GANTASTIC: GAN-based Transfer of Interpretable Directions for Disentangled Image Editing in Text-to-Image Diffusion Models
Yusuf Dalva, Hidir Yesiltepe, Pinar Yanardag
TL;DR
GANTASTIC introduces a GAN-to-diffusion transfer framework that learns a diffusion-space latent direction $d$ from StyleGAN edits and applies it to a pre-trained diffusion model without finetuning, enabling disentangled, principled image edits across multiple domains. The method jointly optimizes latent and semantic alignment losses, $L = L_{sem} + L_{latent}$, using forward diffusion steps and CLIP-based signals to ensure edits are semantically meaningful and localized. Empirical results show competitive qualitative and quantitative performance against state-of-the-art diffusion-based and GAN-based editing approaches, with strong disentanglement and rapid zero-shot editing. While the approach enhances editing precision and cross-domain applicability, it relies on the quality of GAN directions and faces biases in CLIP and diffusion priors, underscoring the need for careful deployment and bias mitigation.
Abstract
The rapid advancement in image generation models has predominantly been driven by diffusion models, which have demonstrated unparalleled success in generating high-fidelity, diverse images from textual prompts. Despite their success, diffusion models encounter substantial challenges in the domain of image editing, particularly in executing disentangled edits-changes that target specific attributes of an image while leaving irrelevant parts untouched. In contrast, Generative Adversarial Networks (GANs) have been recognized for their success in disentangled edits through their interpretable latent spaces.

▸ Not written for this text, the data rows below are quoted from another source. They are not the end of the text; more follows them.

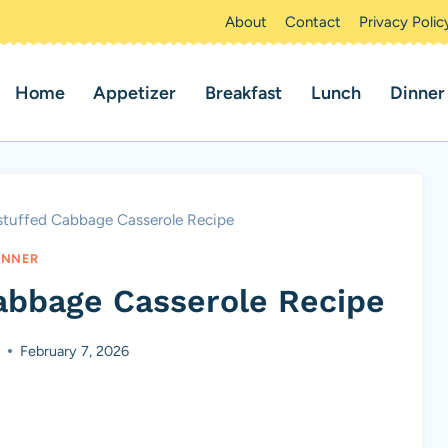
About
Contact
Privacy Polic
Home
Appetizer
Breakfast
Lunch
Dinner
tuffed Cabbage Casserole Recipe
INNER
abbage Casserole Recipe
s
February 7, 2026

We introduce GANTASTIC, a novel framework that takes existing directions from pre-trained GAN models-representative of specific, controllable attributes-and transfers these directions into diffusion-based models. This novel approach not only maintains the generative quality and diversity that diffusion models are known for but also significantly enhances their capability to perform precise, targeted image edits, thereby leveraging the best of both worlds.